Explain key terms in plain English: 0% versus interest-bearing, term length, and what “subject to status” means.
Customer chooses a route: pay in full or apply for finance.
Application: customer completes the application (often online), including identity and affordability checks.
Decision: approval, referral for more information, or decline.
Agreement and confirmation: customer reviews the pre-contract information and signs the credit agreement.
Supply and fitting: you deliver the product/service in line with your clinical process.
Aftercare and support: schedule follow-ups and provide ongoing assistance.
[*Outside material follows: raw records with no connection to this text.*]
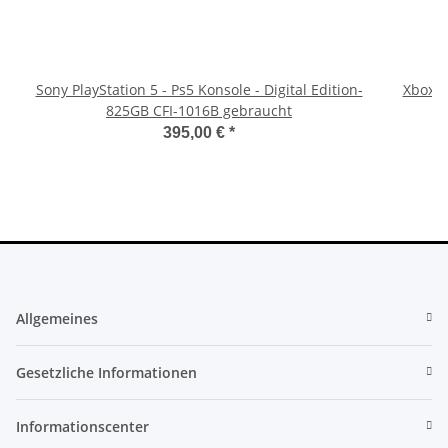
Sony PlayStation 5 - Ps5 Konsole - Digital Edition-
Xbox 36
825GB CFI-1016B gebraucht
395,00 €
*
Allgemeines
Gesetzliche Informationen
Informationscenter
Settlement options: customer continues monthly payments, with early settlement options where permitted by the agreement.
How to get started with Kandoo
If you want to offer hearing-aid finance without the complexity of running credit in-house, Kandoo can act as your retail finance broker, helping you provide customers with competitive, regulated options and a straightforward application journey. The practical first step is mapping your typical basket sizes and the finance terms your customers ask for most, then aligning your sales process so finance is presented as a normal payment method, not a last-minute add-on. From there, staff training and clear customer communications are what make the difference: show monthly payments alongside cash prices, explain APR in real terms, and keep every promise focused on transparency.
Understanding APR is not just about percentages - it is about what the customer pays in real terms over time.
Next steps to consider:
Add “from £X per month” examples to product discussions (with compliant figures).
Decide your preferred mix of short-term 0% and longer-term fixed-rate options.
Build a simple script so every team member explains finance consistently.
FAQs
What deposit should we expect customers to pay?
Deposits vary by provider and plan. In hearing care, it is common to see minimum deposits such as 10% on some 0% offers, while other interest-free plans may request around 30% to 50%, particularly on longer 0% terms.
Can we offer 0% finance for hearing aids in the UK?
Yes, 0% APR hearing-aid finance is widely offered in the UK market on selected products and terms, including plans that can run up to 36 months. Eligibility is still subject to status and affordability checks.
Is longer-term finance available beyond 12 months?
Yes. Many providers offer terms beyond 12 months, including interest-free options in some cases and interest-bearing plans that can extend to 48 or even 60 months, designed to reduce the monthly payment.
What should we show customers: APR or monthly price?
Both. Monthly price helps customers budget, but APR and total repayable are essential for transparency, especially on interest-bearing plans. Customers should be able to understand the true cost, not just the instalment.
Do we need to be FCA authorised to offer finance?
It depends on your model and activities. Many retailers operate as introducers under an authorised lender or partner arrangement, while others may need specific permissions. You should confirm your obligations before launching.
What if a customer is declined for finance?
Have a clear, respectful fallback: alternative term lengths, a different lender route via a broker, or non-credit options such as paying by card, using savings, or exploring other funding routes. Keep the conversation focused on affordability and choice.
Can customers settle early?
Often, yes. Many agreements allow early settlement, and some 0% arrangements also permit it. The exact process and any interest adjustments depend on the credit agreement terms.
How do we introduce finance without sounding pushy?
Position it as a standard payment method alongside paying in full. Use neutral language, offer a choice of example terms, and keep the explanation factual: deposit, monthly payment, term, APR and total repayable.